When done properly, fasting can do a lot. What should I definitely pay attention to in order not to risk mistakes?

You can do a lot wrong. Excessive fasting periods, for example, are problematic because they put the body under stress and can cause health problems such as fatigue, dizziness, depression and headaches. Also, fasting should not be combined with extreme diets that contain very few nutrients. Between 500 and 700 kcal a day is no problem for good results. It’s easier to persevere with and get the same results without stress, frustration, or health concerns.

To be very specific: For whom is fasting suitable – and for whom absolutely not?

Fasting is generally appropriate for all healthy adults, but there are certain groups of people for whom it may be inappropriate or even dangerous. This includes pregnant and breastfeeding women, children and adolescents, people with diabetes, kidney or liver problems, people with eating disorders or a weakened immune function, and people suffering from stress or depression. Fasting is also very suitable for patients who want to improve their insulin resistance or who want to reduce their inflammation, but it is recommended that this only be done under medical guidance and supervision. On the other hand, healthy adults who want to improve their eating habits or people who are slightly overweight and want to lose weight can fast without any worries.

How the fasting cure can succeed

Fasting is also said to have negative effects, especially with regard to the liver.

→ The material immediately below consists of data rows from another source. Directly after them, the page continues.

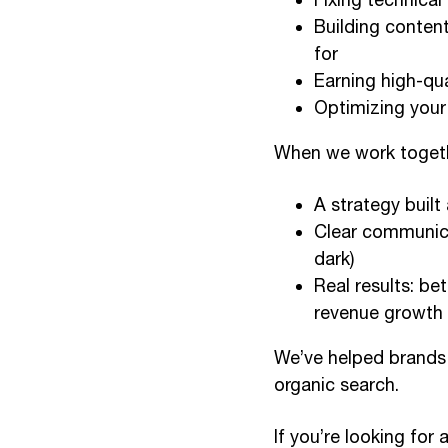
Building conten
for
Earning high-qua
Optimizing your 
When we work togeth
A strategy built
Clear communica
dark)
Real results: be
revenue growth
We’ve helped brands 
organic search.
If you’re looking fo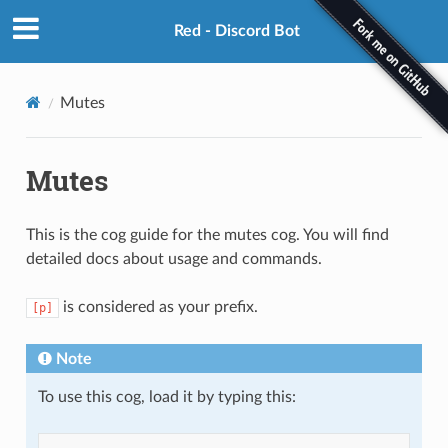
Red - Discord Bot
Mutes
Mutes
This is the cog guide for the mutes cog. You will find
detailed docs about usage and commands.
is considered as your prefix.
[p]
Note
To use this cog, load it by typing this: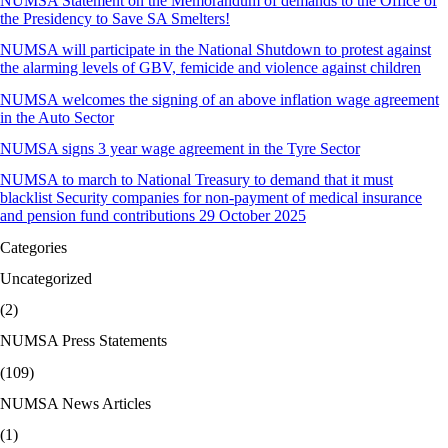
NUMSA Statement on the Memorandum of demands to the Office of
the Presidency to Save SA Smelters!
NUMSA will participate in the National Shutdown to protest against
the alarming levels of GBV, femicide and violence against children
NUMSA welcomes the signing of an above inflation wage agreement
in the Auto Sector
NUMSA signs 3 year wage agreement in the Tyre Sector
NUMSA to march to National Treasury to demand that it must
blacklist Security companies for non-payment of medical insurance
and pension fund contributions 29 October 2025
Categories
Uncategorized
(2)
NUMSA Press Statements
(109)
NUMSA News Articles
(1)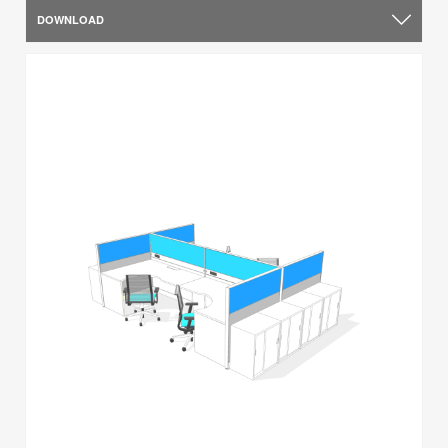
DOWNLOAD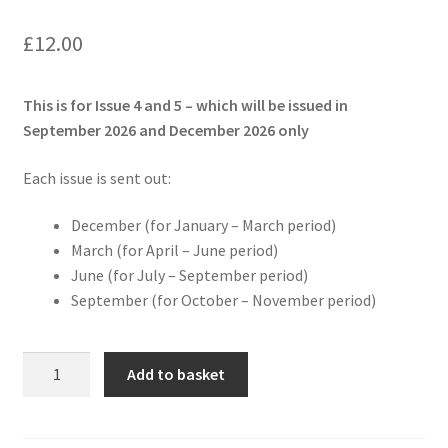
£
12.00
This is for Issue 4 and 5 – which will be issued in
September 2026 and December 2026 only
Each issue is sent out:
December (for January – March period)
March (for April – June period)
June (for July – September period)
September (for October – November period)
Scoutrageous
Add to basket
Next
Adventure
Pack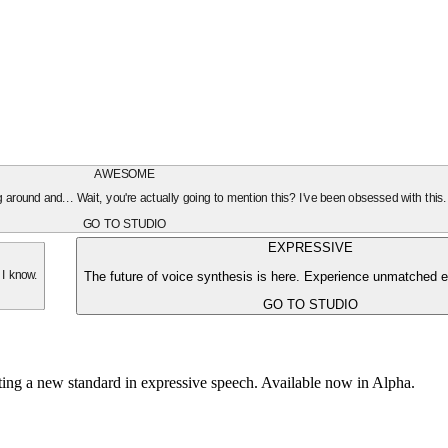
AWESOME
oing around and... Wait, you're actually going to mention this? I've been obsessed with this
GO TO STUDIO
EXPRESSIVE
The future of voice synthesis is here. Experience unmatched e
 I know.
GO TO STUDIO
tting a new standard in expressive speech. Available now in Alpha.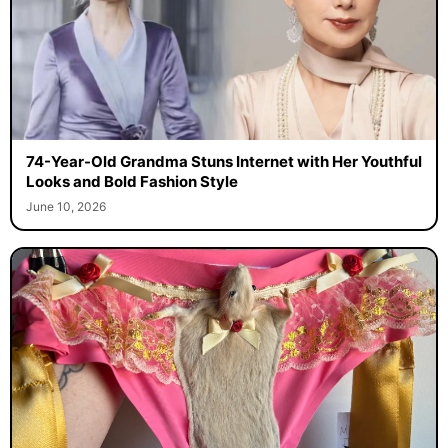
74-Year-Old Grandma Stuns Internet with Her Youthful
Looks and Bold Fashion Style
June 10, 2026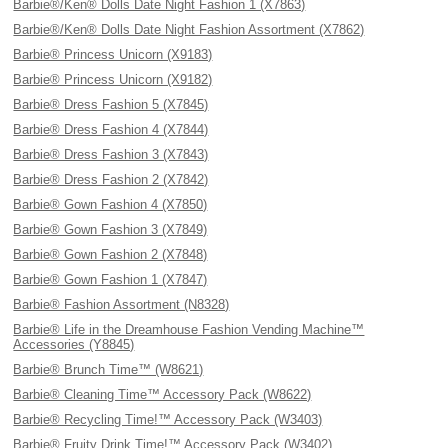
Barbie®/Ken® Dolls Date Night Fashion 1 (X7863)
Barbie®/Ken® Dolls Date Night Fashion Assortment (X7862)
Barbie® Princess Unicorn (X9183)
Barbie® Princess Unicorn (X9182)
Barbie® Dress Fashion 5 (X7845)
Barbie® Dress Fashion 4 (X7844)
Barbie® Dress Fashion 3 (X7843)
Barbie® Dress Fashion 2 (X7842)
Barbie® Gown Fashion 4 (X7850)
Barbie® Gown Fashion 3 (X7849)
Barbie® Gown Fashion 2 (X7848)
Barbie® Gown Fashion 1 (X7847)
Barbie® Fashion Assortment (N8328)
Barbie® Life in the Dreamhouse Fashion Vending Machine™
Accessories (Y8845)
Barbie® Brunch Time™ (W8621)
Barbie® Cleaning Time™ Accessory Pack (W8622)
Barbie® Recycling Time!™ Accessory Pack (W3403)
Barbie® Fruity Drink Time!™ Accessory Pack (W3402)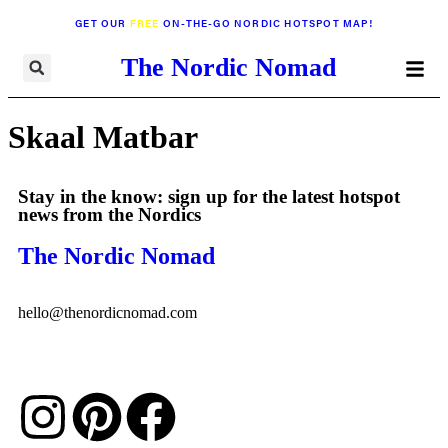
GET OUR
FREE
ON-THE-GO NORDIC HOTSPOT MAP!
The Nordic Nomad
Skaal Matbar
Stay in the know: sign up for the latest hotspot
news from the Nordics
The Nordic Nomad
hello@thenordicnomad.com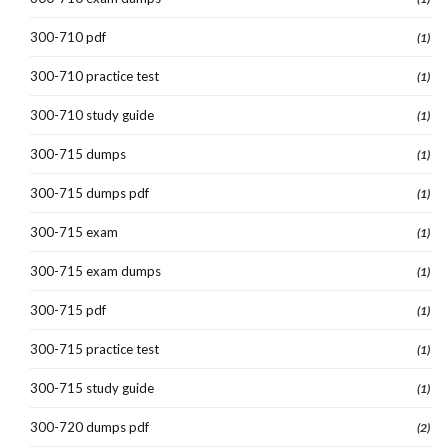
300-710 pdf
(1)
300-710 practice test
(1)
300-710 study guide
(1)
300-715 dumps
(1)
300-715 dumps pdf
(1)
300-715 exam
(1)
300-715 exam dumps
(1)
300-715 pdf
(1)
300-715 practice test
(1)
300-715 study guide
(1)
300-720 dumps pdf
(2)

What is it?

Not much. Fasting has several positive effects on the liver. For one, it causes the liver to reduce unnecessary sugar and fat deposits. This in turn leads to improved liver function and an improved ability to remove toxins from the body. In addition, the metabolism of the liver is also increased, because fasting leads to a drop in insulin levels in the blood, which helps the body to mobilize fat reserves, which the liver converts into ketone bodies. The liver and pancreas play a central role in this process and are trained as a result. Ultimately, it also increases enzyme production, which is responsible for processing toxins and detoxifying liver cells, but also aids in digestion.

And what is your advice to people who would like to try fasting?

It is always beneficial to drink plenty of fluids to avoid dehydration. However, sugary and alcoholic beverages should be avoided. It also helps to start fasting gradually and switch back to a normal diet step by step so that the body is not stressed. Ultimately, your own network can also be a great driving force: If you inform your friends and acquaintances in advance, you might even find fellow campaigners. This makes everything much easier to do.

How often should you actually fast?

Fasting all the time would be absurd – so it is better to fast in a targeted and planned manner. For some, daily fasting in the form of intermittent fasting may make sense, while for others it may be better in the form of a weekly fasting once a month, quarter, or year. That always depends on the individual starting position of the person. However, one should be aware that fasting has been the normal state for humans for millions of years of evolutionary history. Our body has learned from this to develop a survival advantage. The oversupply in which we live today is perhaps 100 years young and unfortunately it is not only good for us.